Texas Can Block Obama-Era Restrictions on Employers' Criminal Background Checks, 5th Circuit Rules
Two jurisdictional issues faced the federal appellate court: whether the federal Equal Employment Opportunity Commission's guidance constituted a final agency action subject to judicial review, and whether Texas had legal standing to challenge the guidance.
August 06, 2019 at 06:11 PM
4 minute read
The U.S. Court of Appeals for the Fifth Circuit upheld a ruling rejecting guidance for employers on hiring felons, a 2012 initiative stemming from Obama administration efforts to make it easier for ex-convicts to get jobs.
Texas had asked the court if it could exclude felons from state employment under the Declaratory Judgment Act. But in an opinion Tuesday, the Fifth Circuit declined to rule on the merits of that claim, finding the point moot, as the state won an injunction against the Obama-era guidance.
Two jurisdictional issues faced the federal appellate court.

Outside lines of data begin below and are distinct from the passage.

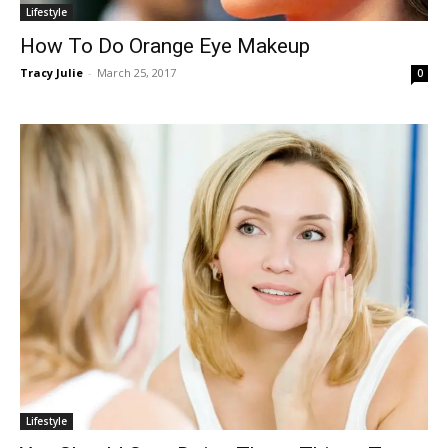
Lifestyle
How To Do Orange Eye Makeup
Tracy Julie
-
March 25, 2017
0
Lifestyle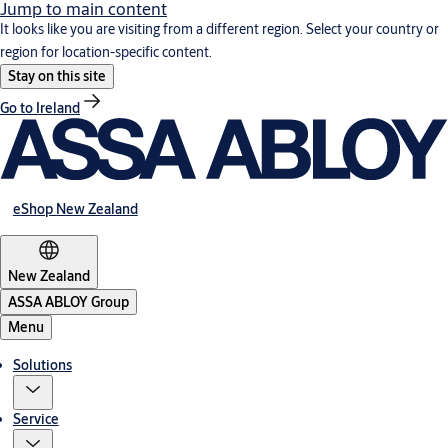
Jump to main content
It looks like you are visiting from a different region. Select your country or
region for location-specific content.
Stay on this site
Go to Ireland
eShop New Zealand
New Zealand
ASSA ABLOY Group
Menu
Solutions
Service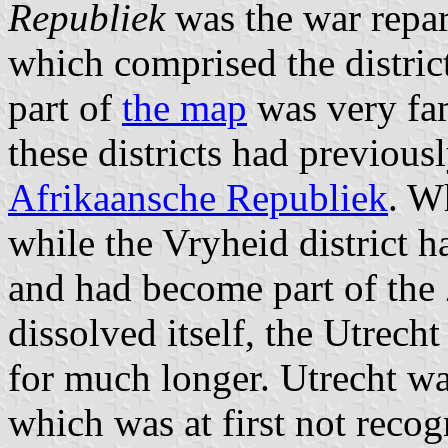
Republiek
was the war repar
which comprised the distric
part of
the map
was very fam
these districts had previous
Afrikaansche Republiek
. W
while the Vryheid district 
and had become part of th
dissolved itself, the Utrech
for much longer. Utrecht wa
which was at first not recog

First: Did the Equal Employment Opportunity Commission guidance constitute a final agency action subject to judicial review?
And second: whether Texas had legal standing to challenge the guidance, which advised employers against any blanket bans on hiring felons, especially because data showed these policies disproportionately affected minorities, a violation of Title VII of the Civil Rights Act of 1964.
The case has a complicated procedural history. But in the latest turn, the appellate panel found the guidance was subject to judicial review. It also agreed with the state, finding that Texas could sue the EEOC, its acting chairwoman Janet Dhillon and U.S. Attorney General William P. Barr over EEOC guidance.
Instead, the EEOC recommended policies and systems using the ban only when necessary for specific business purposes to avoid infringing Title VII, which governs employment discrimination.
But the Fifth Circuit disagreed, siding with the district court in blocking the guidance.
Tuesday’s opinion also went a step further, ruling that the EEOC never had the statutory authority to issue the guidance in the first place, as the commission had failed to comply with Administrative Procedure Act rules, including allowing a period for public comment on the guidance.
The appellate panel also modified the scope and phrasing of the injunction, clarifying that the guidance isn’t binding. To make that clear it struck the words, “until the EEOC has complied with the notice and comment requirements under the APA for promulgating an enforceable substantive rule.”
“To avoid any confusion, we modify the injunction to clarify that EEOC and the attorney general may not treat the guidance as binding in any respect,” the Fifth Circuit ruled.
The underlying case began after the EEOC issued the guidance. That move prompted a rejected applicant who’d tried to gain employment in Texas’ Department of Public Safety to file a complaint against the state with the commission.
Texas in turn sued the EEOC and other defendants in 2013, alleging the commission’s guidance was unlawful, and that the state had the right to avoid hiring criminals.
“Texas’s injuries are fairly traceable to the attorney general,” Fifth Circuit Judge Jerry E. Smith wrote for the court, with Judges Jacques L. Wiener Jr. and Jennifer W. Elrod concurring. “The pressure on Texas to change its laws exists, in part, because the attorney general has prosecutorial power to bring enforcement actions against Texas based on EEOC referrals or a pattern-or-practice claim. That was true when Texas filed the suit, and it remains so now. … An injunction forbidding EEOC and the Attorney General from enforcing the Guidance would safeguard Texas’s sovereign interests.”
Scott A. Keller, Jason R. LaFond and David A.R. Nimocks served as counsel to the state, according to online case files, while the EEOC’s lead attorney was Justin M. Sandberg. The attorneys did not respond to requests for comment by deadline.